Cloud-gaming company OnLive recently took a major hit by almost going bankrupt, but is this the end of the new way of gaming? Deane Connolly investigates.

It is inevitable that the future of gaming will be 100% digital and the days of Blu-Rays and other discs are numbered. Is it too soon for this change and are the gaming community ready for it? Streaming games online, just like we all stream and listen to music, is a brilliant new way of playing games.

However, there are drawbacks to this new direction that gaming is moving towards, such as the issue of broadband. Not every gamer has access to high broadband speeds and if one is trying to stream a high definition game, we are going to be reminded of the dreaded lag that we experience just when we are about to score a goal in FIFA or get our twelfth kill-streak in Call of Duty, a major buzzkill. Many gamers that don’t have access to high speed broadband may want to stay with their physical discs and continue on gaming the way they are used to.
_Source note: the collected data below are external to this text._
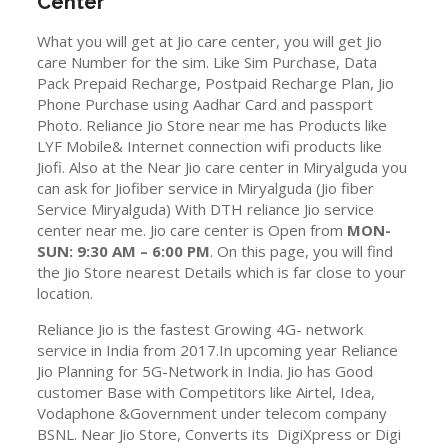
Center
What you will get at Jio care center, you will get Jio
care Number for the sim. Like Sim Purchase, Data
Pack Prepaid Recharge, Postpaid Recharge Plan, Jio
Phone Purchase using Aadhar Card and passport
Photo. Reliance Jio Store near me has Products like
LYF Mobile& Internet connection wifi products like
Jiofi. Also at the Near Jio care center in Miryalguda you
can ask for Jiofiber service in Miryalguda (Jio fiber
Service Miryalguda) With DTH reliance Jio service
center near me. Jio care center is Open from
MON-
SUN: 9:30 AM – 6:00 PM
. On this page, you will find
the Jio Store nearest Details which is far close to your
location.
Reliance Jio is the fastest Growing 4G- network
service in India from 2017.In upcoming year Reliance
Jio Planning for 5G-Network in India. Jio has Good
customer Base with Competitors like Airtel, Idea,
Vodaphone &Government under telecom company
BSNL. Near Jio Store, Converts its DigiXpress or Digi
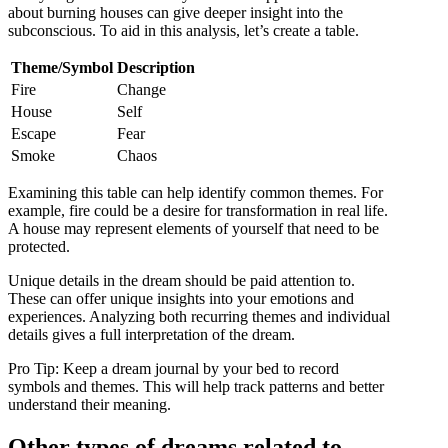
about burning houses can give deeper insight into the
subconscious. To aid in this analysis, let’s create a table.
Theme/Symbol
Description
Fire
Change
House
Self
Escape
Fear
Smoke
Chaos
Examining this table can help identify common themes. For
example, fire could be a desire for transformation in real life.
A house may represent elements of yourself that need to be
protected.
Unique details in the dream should be paid attention to.
These can offer unique insights into your emotions and
experiences. Analyzing both recurring themes and individual
details gives a full interpretation of the dream.
Pro Tip: Keep a dream journal by your bed to record
symbols and themes. This will help track patterns and better
understand their meaning.
Other types of dreams related to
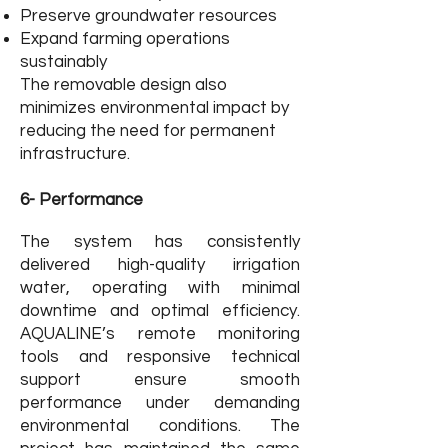
Preserve groundwater resources
Expand farming operations
sustainably
The removable design also
minimizes environmental impact by
reducing the need for permanent
infrastructure.
6- Performance
The system has consistently
delivered high-quality irrigation
water, operating with minimal
downtime and optimal efficiency.
AQUALINE’s remote monitoring
tools and responsive technical
support ensure smooth
performance under demanding
environmental conditions. The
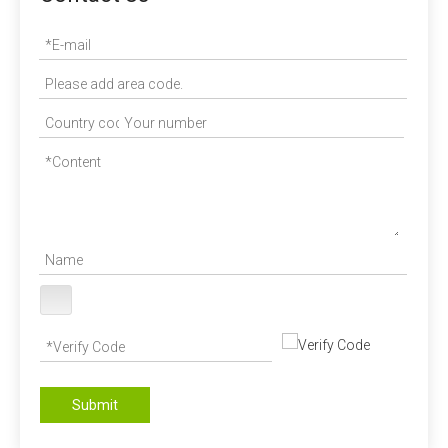
Submit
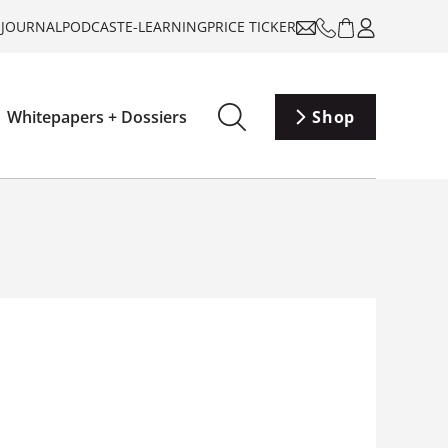
-JOURNAL
PODCAST
E-LEARNING
PRICE TICKER
Whitepapers + Dossiers
Shop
Another hiccup in the game streaming direction is that it is likely to highly increase the bandwidth in internet providers leading to more costly phone bills coming in at the end of the month. This may be alright for some hardcore gamers ready to pay up, but for the casual gamers this can have a very negative effect on the way they play their games. Unless there is some sort of plan put in place to deal with the streaming of games, the likes of Xbox and Playstation users could actually see a decrease. Gamers will more than likely stay with their current generation of consoles and play online for free rather than looking at a phone bill that would make you sick at the end of the month.
However, despite these issues, the OnLive model of service will be the future for the gaming industry. The reason that it nearly went bankrupt was simply because the infrastructure was not there to support it. Download speeds need to be improved in most countries to avail of this new service and truly bring gaming to a new level.
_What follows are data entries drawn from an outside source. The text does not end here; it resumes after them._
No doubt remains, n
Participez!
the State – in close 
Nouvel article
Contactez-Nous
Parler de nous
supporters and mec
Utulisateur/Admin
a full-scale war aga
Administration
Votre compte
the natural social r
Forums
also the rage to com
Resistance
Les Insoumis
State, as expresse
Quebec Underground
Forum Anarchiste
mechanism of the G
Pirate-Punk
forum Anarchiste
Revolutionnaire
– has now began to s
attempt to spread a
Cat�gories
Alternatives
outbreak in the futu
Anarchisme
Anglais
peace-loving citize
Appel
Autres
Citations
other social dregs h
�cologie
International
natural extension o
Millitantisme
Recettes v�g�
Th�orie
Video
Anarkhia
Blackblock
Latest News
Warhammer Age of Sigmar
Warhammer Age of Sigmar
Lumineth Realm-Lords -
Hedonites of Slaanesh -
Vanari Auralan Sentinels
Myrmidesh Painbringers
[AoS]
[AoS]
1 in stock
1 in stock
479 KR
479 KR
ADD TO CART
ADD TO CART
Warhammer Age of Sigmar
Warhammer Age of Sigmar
The streaming of video games is inevitable but are the gamers of today prepared to move into this new era? It is not that OnLive’s cloud-gaming is ahead of its time; the music industry has already successfully adapted streaming and this method is becoming more and more popular each day. Even the movie industry is moving into the streaming business with the media giant Netflix leading the charge, allowing you to stream movies directly to your laptops, handhelds and even consoles.

The gaming industry has the biggest challenge when it comes to this hurdle and before they even make any commitments in bringing cloud-gaming to their consoles, they need to build the foundations to enable games to run smoothly in HD. That in itself is a massive undertaking and when this is achieved the streaming of games will be a common sight. The Blu-Ray drives will be a thing of the past. Going to the shops to buy a physical disc will be non-existent. In the next generation of consoles, streaming games will be taking its first strong step and hopefully make a foothold for itself. We have not seen the last of OnLive.